Five brilliant books have helped me to finally take the leap.
One, Vagabonding by Rolf Potts, I have already spoken about in depth in previous posts.
The other four are so life changing and inspirational I wanted to share these with you now; but be careful, if you read them you may just get the ‘wanderlust’ .
A Little Madness: travels on hippie trail more than a little mad
“WE were hitch-hiking to India.”
“It was January 1970. Ciaran de Baroid and his mate Tony O’Connor reckoned they were the first from “their wee city on the Lee (Cork) to be so bold”.
Ciaran de Baroid believed he got his inspiration for his 10,000 mile round trip to India when he was two-years-old and his travelling instinct found him on top of the roof of his family home via a ladder and a cat ladder and from where he had to be rescued by a panicked stricken neighbour and mother. He wondered what all the fuss was about.
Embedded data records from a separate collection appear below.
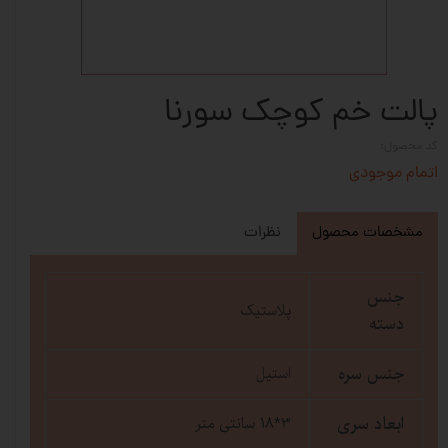
پالت خم کوچک سورنا
کد محصول:
اتمام موجودی
مشخصات محصول
نظرات
جنس
پلاستیک
دسته
جنس سره
استیل
ابعاد سری
3*18 سانتی متر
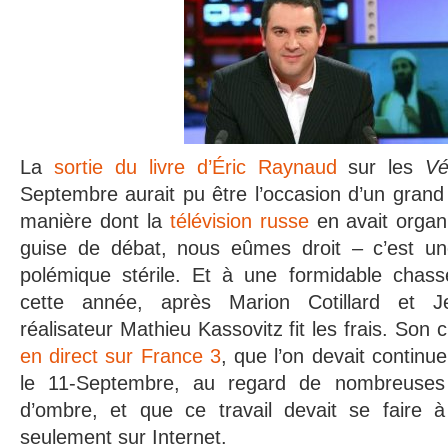
La
sortie du livre d’Éric Raynaud
sur les
Vé
Septembre aurait pu être l’occasion d’un grand
manière dont la
télévision russe
en avait organi
guise de débat, nous eûmes droit – c’est un
polémique stérile. Et à une formidable chass
cette année, après Marion Cotillard et J
réalisateur Mathieu Kassovitz fit les frais. Son 
en direct sur France 3
, que l’on devait continu
le 11-Septembre, au regard de nombreuses 
d’ombre, et que ce travail devait se faire à 
seulement sur Internet.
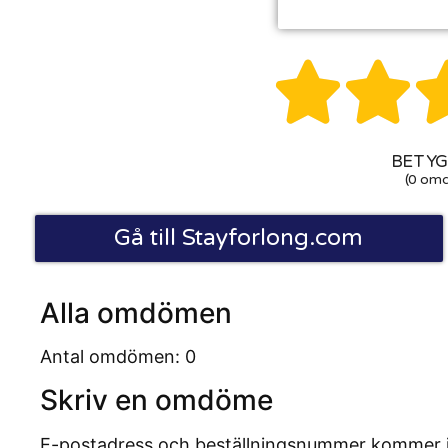


BETYG:
(0 om
Gå till Stayforlong.com
Alla omdömen
Antal omdömen: 0
Skriv en omdöme
E-postadress och beställningsnummer kommer inte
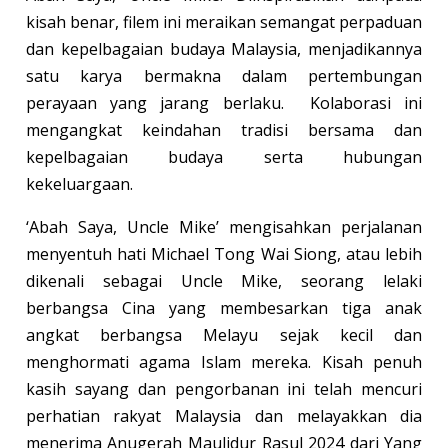
kisah benar, filem ini meraikan semangat perpaduan
dan kepelbagaian budaya Malaysia, menjadikannya
satu karya bermakna dalam pertembungan
perayaan yang jarang berlaku. Kolaborasi ini
mengangkat keindahan tradisi bersama dan
kepelbagaian budaya serta hubungan
kekeluargaan.
‘Abah Saya, Uncle Mike’ mengisahkan perjalanan
menyentuh hati Michael Tong Wai Siong, atau lebih
dikenali sebagai Uncle Mike, seorang lelaki
berbangsa Cina yang membesarkan tiga anak
angkat berbangsa Melayu sejak kecil dan
menghormati agama Islam mereka. Kisah penuh
kasih sayang dan pengorbanan ini telah mencuri
perhatian rakyat Malaysia dan melayakkan dia
menerima Anugerah Maulidur Rasul 2024 dari Yang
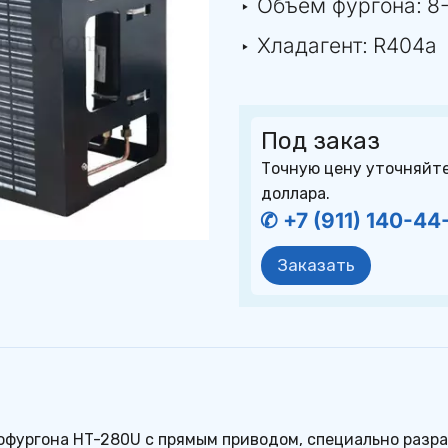
‣ Объём фургона: 
8
‣ Хладагент: 
R404a
Под заказ
Точную цену уточняйте 
доллара.
✆ +7 (911) 140-44
Заказать
фургона HT-280U с прямым приводом, специально разр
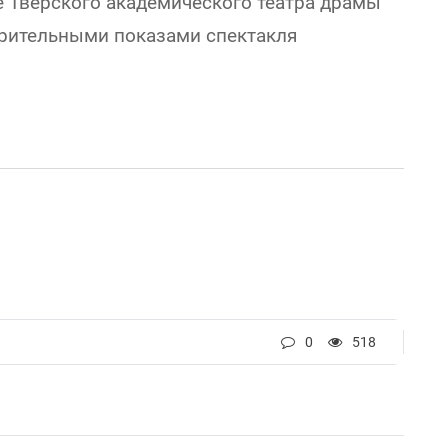
е Тверского академического театра драмы
орительными показами спектакля
0
518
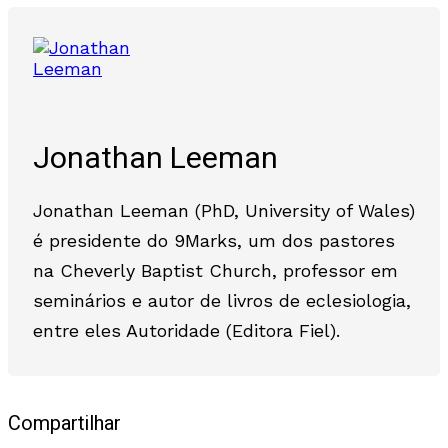
Jonathan Leeman
Jonathan Leeman (PhD, University of Wales)
é presidente do 9Marks, um dos pastores
na Cheverly Baptist Church, professor em
seminários e autor de livros de eclesiologia,
entre eles Autoridade (Editora Fiel).
Compartilhar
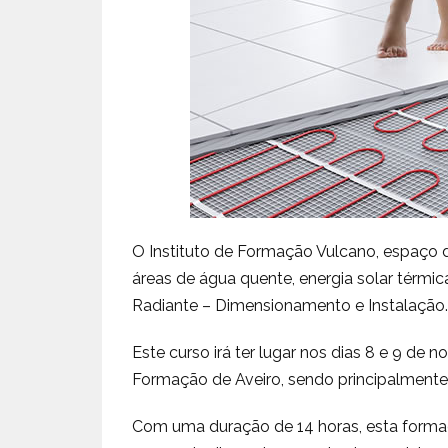
O Instituto de Formação Vulcano, espaço d
áreas de água quente, energia solar térmic
Radiante – Dimensionamento e Instalação.
Este curso irá ter lugar nos dias 8 e 9 de
Formação de Aveiro, sendo principalmente 
Com uma duração de 14 horas, esta form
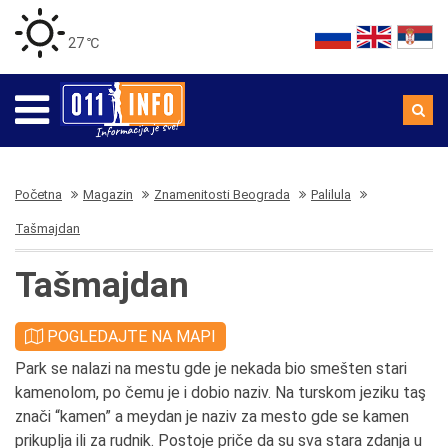
27 ℃
Početna
Magazin
Znamenitosti Beograda
Palilula
Tašmajdan
Tašmajdan
POGLEDAJTE NA MAPI
Park se nalazi na mestu gde je nekada bio smešten stari
kamenolom, po čemu je i dobio naziv. Na turskom jeziku taş
znači “kamen” a meydan je naziv za mesto gde se kamen
prikuplja ili za rudnik. Postoje priče da su sva stara zdanja u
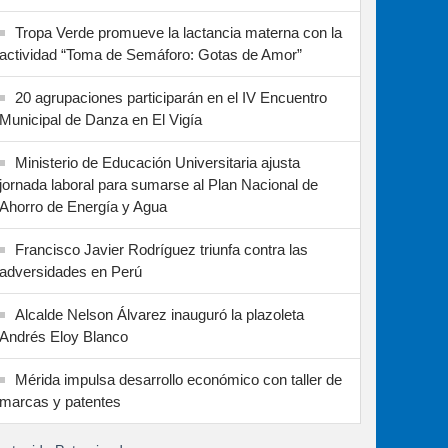
Tropa Verde promueve la lactancia materna con la
actividad “Toma de Semáforo: Gotas de Amor”
20 agrupaciones participarán en el IV Encuentro
Municipal de Danza en El Vigía
Ministerio de Educación Universitaria ajusta
jornada laboral para sumarse al Plan Nacional de
Ahorro de Energía y Agua
Francisco Javier Rodríguez triunfa contra las
adversidades en Perú
Alcalde Nelson Álvarez inauguró la plazoleta
Andrés Eloy Blanco
Mérida impulsa desarrollo económico con taller de
marcas y patentes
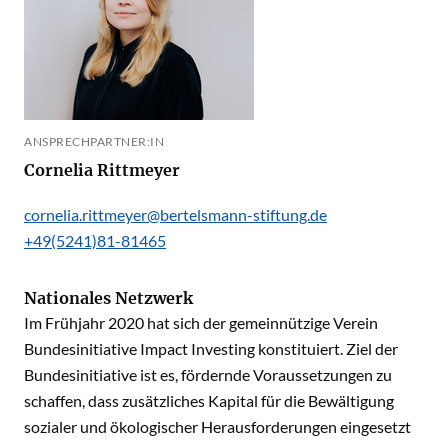
ANSPRECHPARTNER:IN
Cornelia Rittmeyer
cornelia.rittmeyer@bertelsmann-stiftung.de
+49(5241)81-81465
Nationales Netzwerk
Im Frühjahr 2020 hat sich der gemeinnützige Verein
Bundesinitiative Impact Investing konstituiert. Ziel der
Bundesinitiative ist es, fördernde Voraussetzungen zu
schaffen, dass zusätzliches Kapital für die Bewältigung
sozialer und ökologischer Herausforderungen eingesetzt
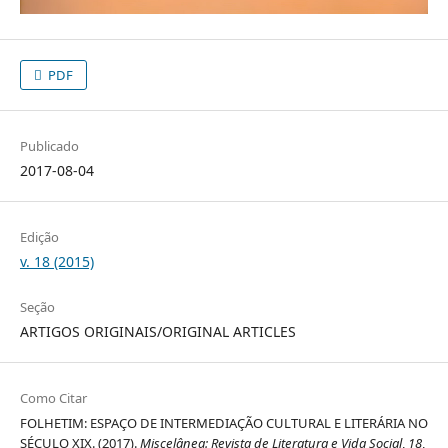
PDF
Publicado
2017-08-04
Edição
v. 18 (2015)
Seção
ARTIGOS ORIGINAIS/ORIGINAL ARTICLES
Como Citar
FOLHETIM: ESPAÇO DE INTERMEDIAÇÃO CULTURAL E LITERÁRIA NO
SÉCULO XIX. (2017).
Miscelânea: Revista de Literatura e Vida Social
,
18
,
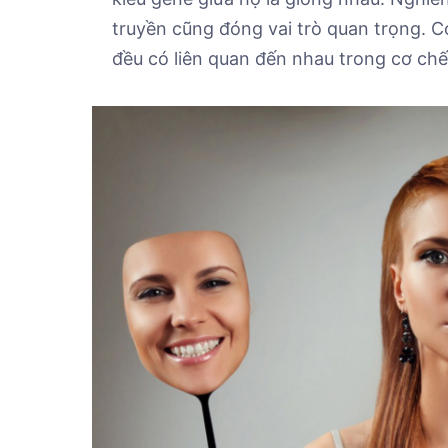
truyền cũng đóng vai trò quan trọng. C
đều có liên quan đến nhau trong cơ ch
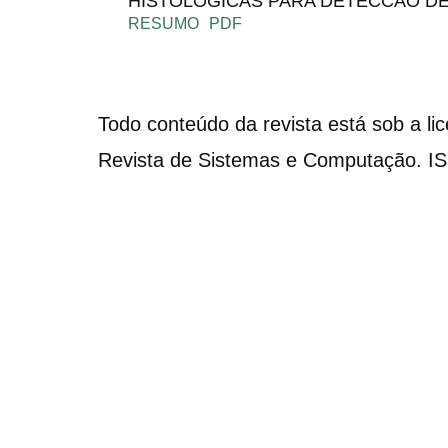
HISTOLOGICAS PARA DETECCAO D
RESUMO
PDF
Todo conteúdo da revista está sob a li
Revista de Sistemas e Computação. I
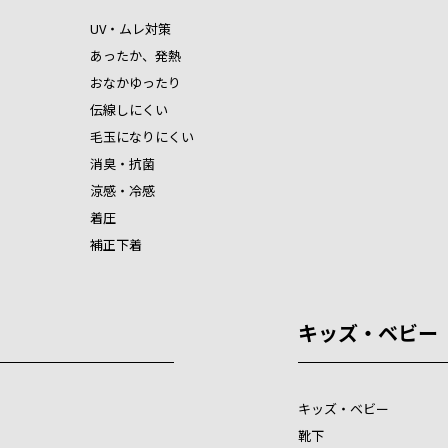
UV・ムレ対策
あったか、発熱
おなかゆったり
伝線しにくい
毛玉になりにくい
消臭・抗菌
涼感・冷感
着圧
補正下着
キッズ・ベビー
キッズ・ベビー
靴下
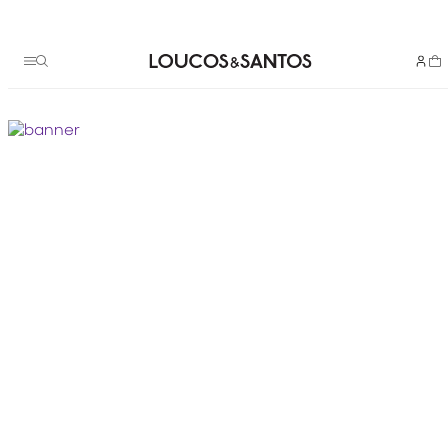
Termos mais buscados
bota
1
º
scarpin couro
2
º
bolsa
3
º
animal
4
º
bolsa tote
5
º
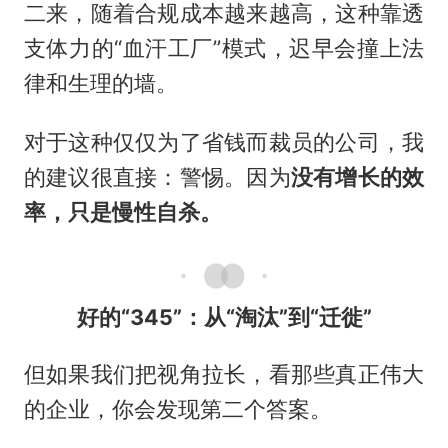
二来，随着合规成本越来越高，这种靠透
支体力的“血汗工厂”模式，迟早会撞上法
律和生理的墙。
对于这种仅仅为了省钱而裁员的公司，我
的建议很直接：警惕。因为
没有增长的效
率，只是慢性自杀。
好的“345”：从“淘汰”到“迁徙”
但如果我们把视角拉长，看那些真正伟大
的企业，你会发现第二个答案。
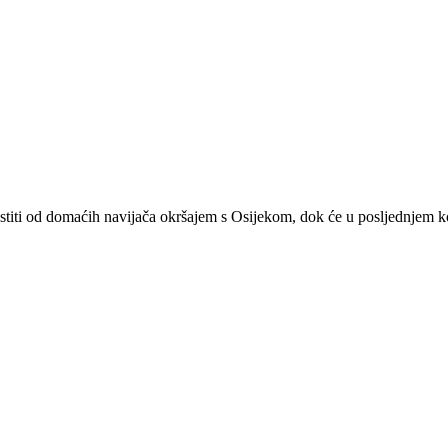
rostiti od domaćih navijača okršajem s Osijekom, dok će u posljednjem k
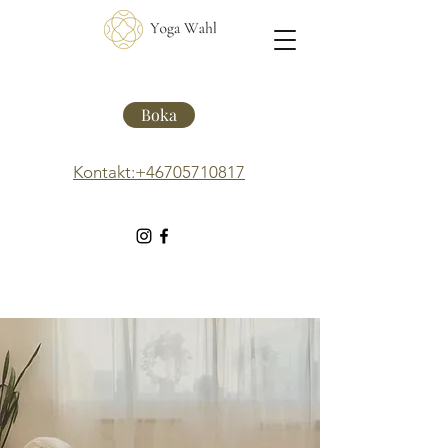
Boka
Kontakt:+46705710817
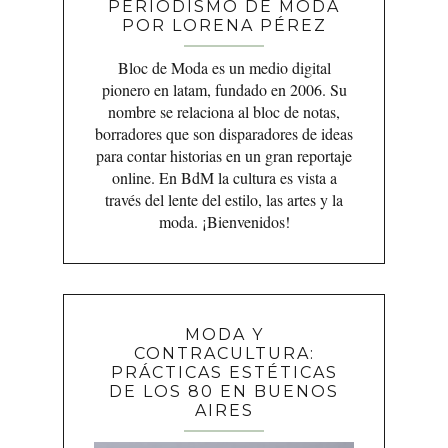
PERIODISMO DE MODA
POR LORENA PÉREZ
Bloc de Moda es un medio digital
pionero en latam, fundado en 2006. Su
nombre se relaciona al bloc de notas,
borradores que son disparadores de ideas
para contar historias en un gran reportaje
online. En BdM la cultura es vista a
través del lente del estilo, las artes y la
moda. ¡Bienvenidos!
MODA Y
CONTRACULTURA:
PRÁCTICAS ESTÉTICAS
DE LOS 80 EN BUENOS
AIRES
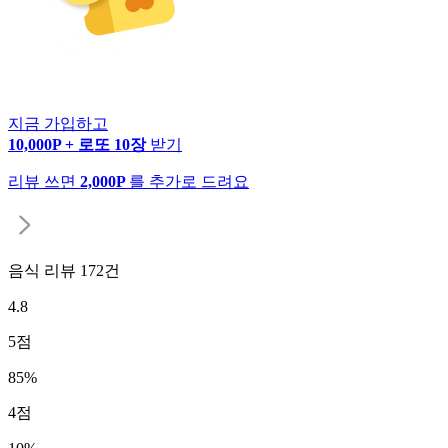
지금 가입하고
10,000P + 로또 10장
받기
리뷰 쓰면
2,000P
를 추가로 드려요
음식 리뷰
172
건
4.8
5
점
85
%
4
점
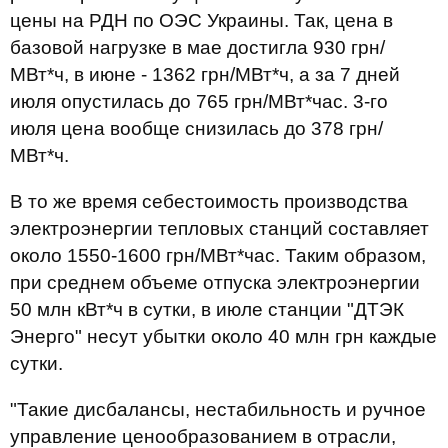
цены на РДН по ОЭС Украины. Так, цена в
базовой нагрузке в мае достигла 930 грн/
МВт*ч, в июне - 1362 грн/МВт*ч, а за 7 дней
июля опустилась до 765 грн/МВт*час. 3-го
июля цена вообще снизилась до 378 грн/
МВт*ч.
В то же время себестоимость производства
электроэнергии тепловых станций составляет
около 1550-1600 грн/МВт*час. Таким образом,
при среднем объеме отпуска электроэнергии
50 млн кВт*ч в сутки, в июле станции "ДТЭК
Энерго" несут убытки около 40 млн грн каждые
сутки.
"Такие дисбалансы, нестабильность и ручное
управление ценообразованием в отрасли,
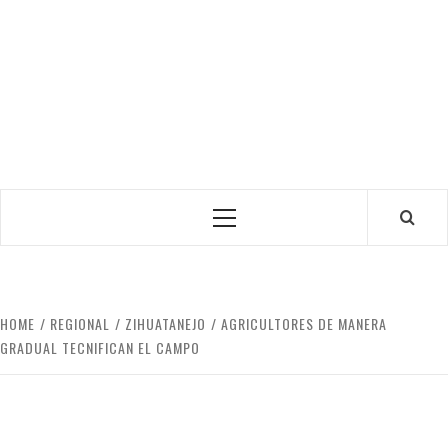
Primary
Menu
HOME
REGIONAL
ZIHUATANEJO
AGRICULTORES DE MANERA
GRADUAL TECNIFICAN EL CAMPO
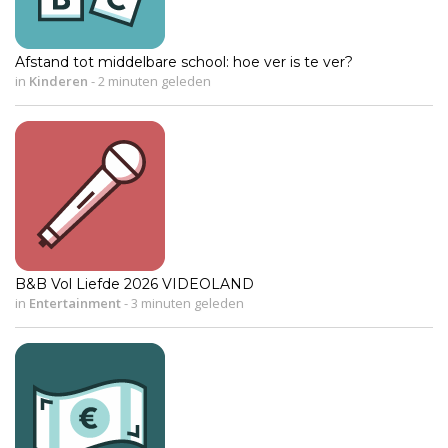
Afstand tot middelbare school: hoe ver is te ver?
in
Kinderen
-
2 minuten geleden
B&B Vol Liefde 2026 VIDEOLAND
in
Entertainment
-
3 minuten geleden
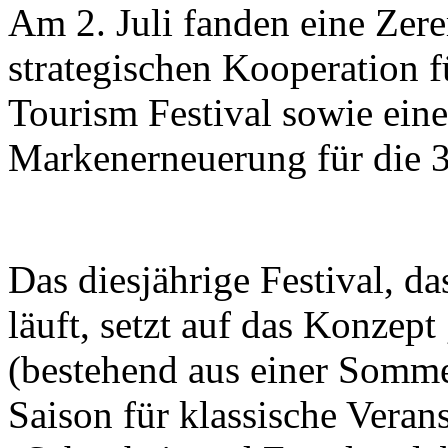
Am 2. Juli fanden eine Zer
strategischen Kooperation f
Tourism Festival sowie eine
Markenerneuerung für die 37
Das diesjährige Festival, d
läuft, setzt auf das Konzept
(bestehend aus einer Somme
Saison für klassische Veran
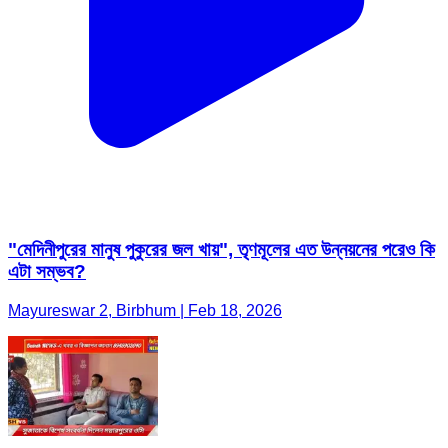
"মেদিনীপুরের মানুষ পুকুরের জল খায়", তৃণমূলের এত উন্নয়নের পরেও কি
এটা সম্ভব?
Mayureswar 2, Birbhum | Feb 18, 2026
Having survived that intrepid adventure hitching a lift to India was a stroll.
Although in his book, A Little Madness: Travels on the Hippie Trail, de Baroid suggests that his three years of hitching around Ireland and lowland Scotland was likely the real precursor to his Indian desire.
To accompany him he need someone, a little shall we say ‘off the wall’ like himself.
And such a person was very handy indeed. His best mate and life-long pal Tony O’Connor. His credentials were ideal. He thought nothing of risking his life.
He had been stabbed and survived; sprayed by machine gun fire and survived and eaten alive by earwigs as he awoke from an overnight sleep on the verge of a road in south Belfast.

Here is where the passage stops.